I had an LG 23". First you take off all the plastic stuff. On this model of LG they made it easy as there were no screws at all. Everything was just snapped together. Once opened, the actual circuit boards were held in a metal enclosure that was (not kidding here) taped to the back of the panel. Cut the tape off, unplugged the connectors for the main drive, the 4 (you might only have 2) back-panel lights and the power/menu button connector(s). That took maybe 5 minutes. I then had a basic flat panel. Now I wanted a new "driver board", a 12v driver board.
On the back of the panel (all panels) there is a sticker that lists the panel model and some other info. This is important. Widely used panels, like the LG, have specific driver boards that are pre-set for them, but for most (not all) other panels there are boards you can buy that are "universal". They work the same as the dedicated, but you will have to load firmware into them. Loading the firmware into a universal is a bit hit-or-miss, but the wrong firmware doesn't hurt them. However, in that I had an LG, I didn't need to do that.
So, went to Amazon and entered the term "driver board LG XXXX" . You replace the LG XXXX with whatever make/model your panel is. Most of these driver board setups cost between$19 and $29. You can also get them directly from China for about $20, but you have to hope they send the right one. I don't use Prime, so I got the board, from Amazon from China in about 3 weeks.
It took maybe 5 minutes to attach the cables between the new board and the panel. Plugged in a 12v power source and bingo-bammo, it worked! 23" diagonal flat panel. Panel draws 38 watts when running. Has inputs for HDMI, DV-I, VGA. Outputs for audio. I did a slight modification on the original monitor plastic case and mounted the 3 driver components onto the inside of the case, and snapped the whole thing back together. Now it looks like it always did. Just runs on 12 volts. I'm using it now, a 23" wide screen monitor. Total build time, maybe 30 minutes. Total cost = $29.
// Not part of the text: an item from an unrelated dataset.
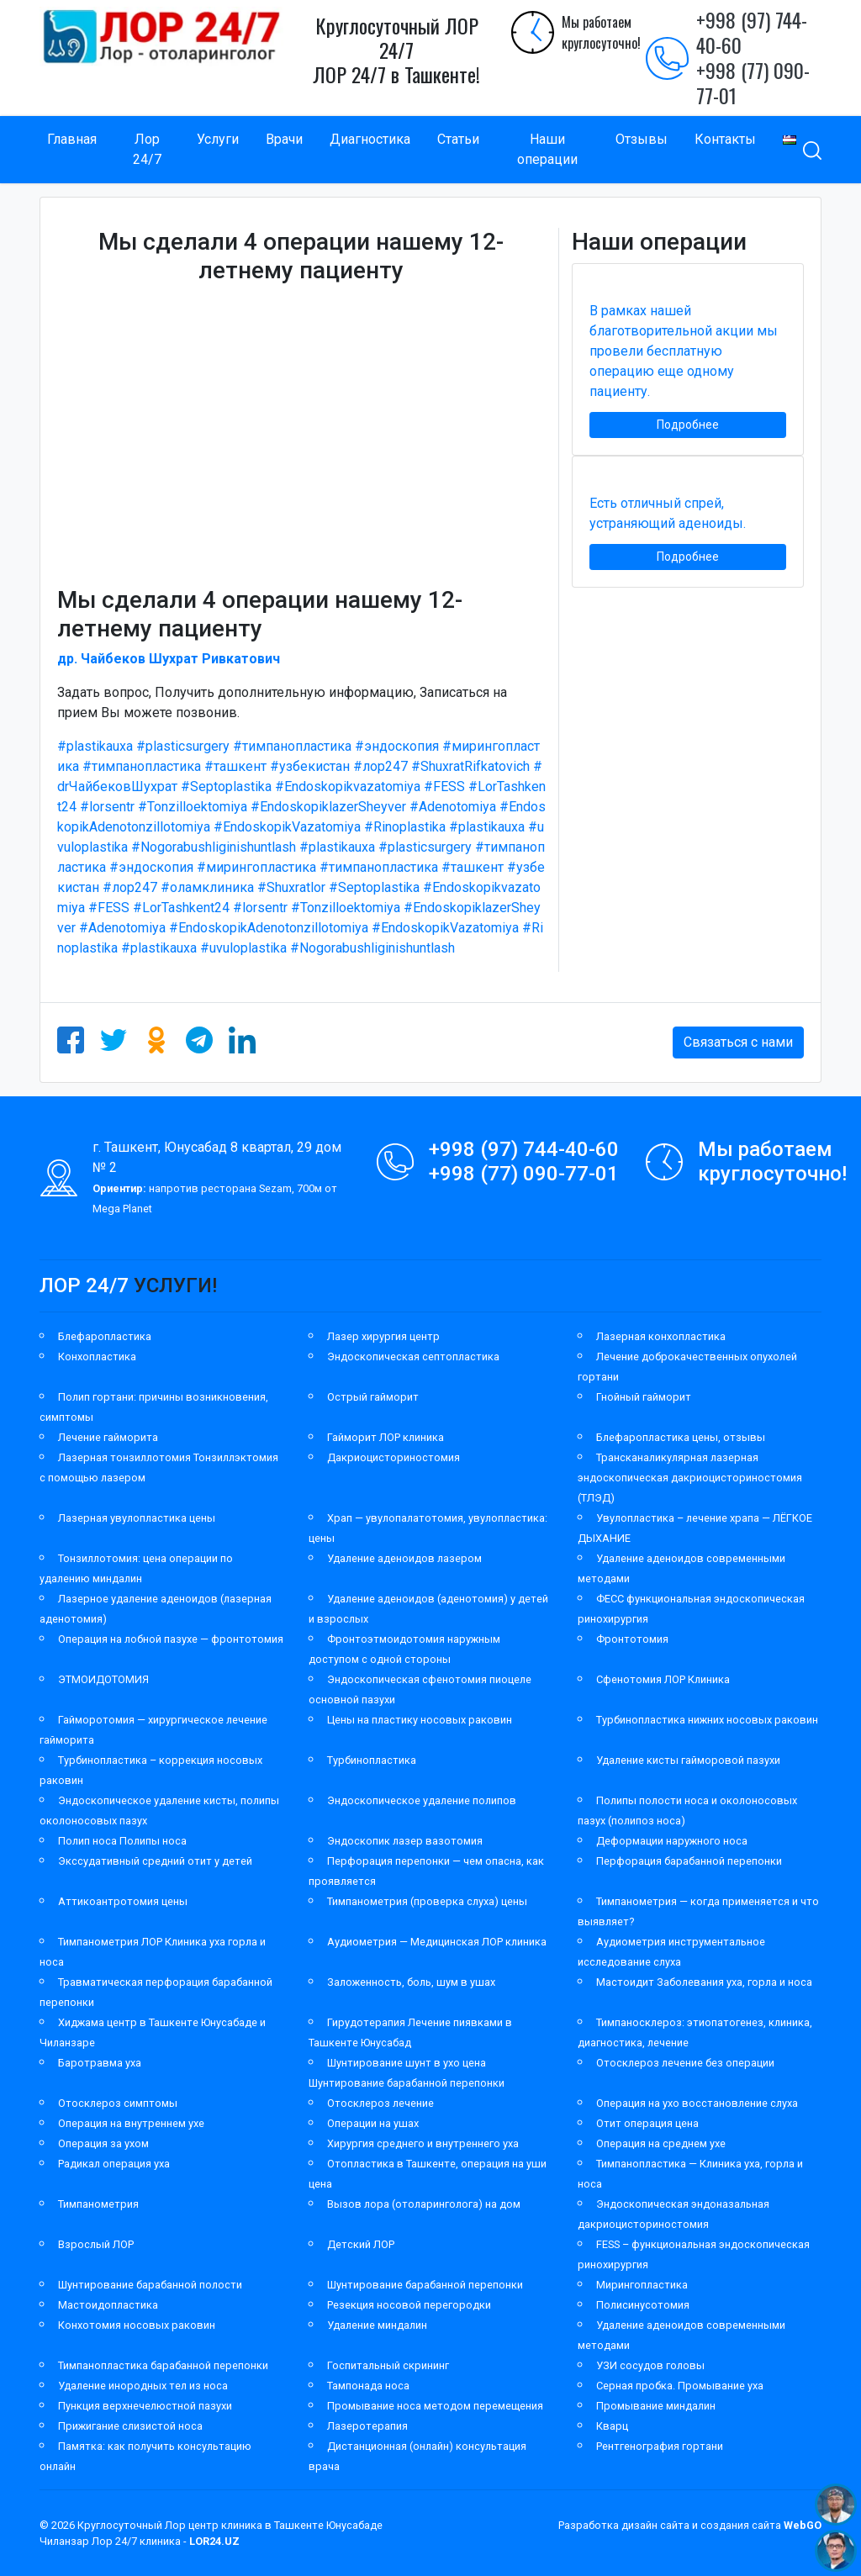  I want to click on Кварц, so click(612, 2426).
The reason this all works is because in almost all cases, LCD panels actually run on 12 or 5 volts. However, for most systems, there is a 120/240v AC power, that is then reduced to 12volt DC. The DC is then split into two areas, one is boosted back up to either 19 or 39 volts for the back panel light. The other area either drives the monitor at 12 volt or is further reduced to 5 volt. So in a normal system you have all of this conversion going on. The 12v input just eliminates the first, and most power hungry step.
A word of caution...if you buy a "universal driver board" - one you can configure for almost any monitor - be absolutely certain you know the panel's needed input voltage. The driver boards can put out 3.3, 5 or 12 volt DC to the panel. If you have a 5 volt panel and have the switch set to 12 volt, then you will almost instantly cook your panel.
So, Conch Fritter now has a wide screen, high def monitor, running from 12 volt only, being driven by a Raspberry Pi 3. The entire setup consumes, at full operation, about 50 watts. Yes, I have my old laptop and have a 12 volt converter brick for it, but it is old and the new setup is really nice and a lot bigger!
dave
Oh, and total cost = $29. I had the monitor as it was a salvage I found several years ago. Only thing I needed was the driver board and a bit of hot-glue to attach to new components to the back monitor cover. Oh, and I had to trim out a bit of the back monitor cover so the inputs and control buttons can be access from the outside. Maybe a 3 minute job.